Today's Flowers: Call it Love
In Litchfield Friday afternoon, I came across a rosebush that bore this blossom and three others bobbing in the cold wind on a hilltop. This time of year, roses outside remind me of my grandmother, who died on October 29 twenty-eight years ago--17 years to the day my daughter was born. On the day we said good-bye to her, a red rose bloomed outside her door. I remember my dad cutting the flower and placing it across her urn. And I remember standing there and wondering how so much beauty, love, and vitality could be gone from the earth. That was a painful time.

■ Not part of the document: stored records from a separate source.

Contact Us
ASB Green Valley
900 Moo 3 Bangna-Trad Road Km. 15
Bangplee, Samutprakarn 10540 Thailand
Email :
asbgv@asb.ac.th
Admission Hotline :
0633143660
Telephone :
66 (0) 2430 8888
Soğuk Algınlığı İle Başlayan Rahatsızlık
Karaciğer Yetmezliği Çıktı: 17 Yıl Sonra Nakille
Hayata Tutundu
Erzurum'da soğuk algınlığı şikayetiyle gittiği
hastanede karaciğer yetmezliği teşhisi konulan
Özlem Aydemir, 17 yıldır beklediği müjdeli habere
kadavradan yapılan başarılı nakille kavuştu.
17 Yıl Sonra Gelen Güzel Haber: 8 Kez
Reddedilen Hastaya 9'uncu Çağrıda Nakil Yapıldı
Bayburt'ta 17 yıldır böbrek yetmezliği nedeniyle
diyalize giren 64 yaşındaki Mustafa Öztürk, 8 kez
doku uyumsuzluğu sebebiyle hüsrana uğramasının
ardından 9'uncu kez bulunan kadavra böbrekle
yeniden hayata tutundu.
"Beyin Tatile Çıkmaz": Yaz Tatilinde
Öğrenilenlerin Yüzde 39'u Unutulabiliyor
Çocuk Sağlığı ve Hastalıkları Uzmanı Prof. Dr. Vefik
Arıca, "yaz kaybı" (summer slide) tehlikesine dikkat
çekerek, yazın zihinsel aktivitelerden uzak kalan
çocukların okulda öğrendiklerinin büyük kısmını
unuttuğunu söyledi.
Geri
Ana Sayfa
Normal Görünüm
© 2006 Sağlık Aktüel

Before she passed, I wrote her a letter telling her how much I loved her. I had begun the letter as an essay. I was a sophomore in high school and had the incredible good fortune of an English teacher who cared about writing and cared about turning students into writers. "If you can write, you can do anything," Mr. Charles Phelps told us. And he did. He was the first English teacher who ever taught me anything, and he was a stern and tireless taskmaster--one who brought me to a place where I could say what I felt to my grandmother. I turned that essay into a letter. My Gram told me it was the nicest letter she ever received. In that moment I felt how good it was to love and be loved, and I felt the agony of letting go of that love. It is hard to learn to live it in different ways.
I saw this rose on Friday and thought of my grandmother, Mr. Phelps, and the power of prose.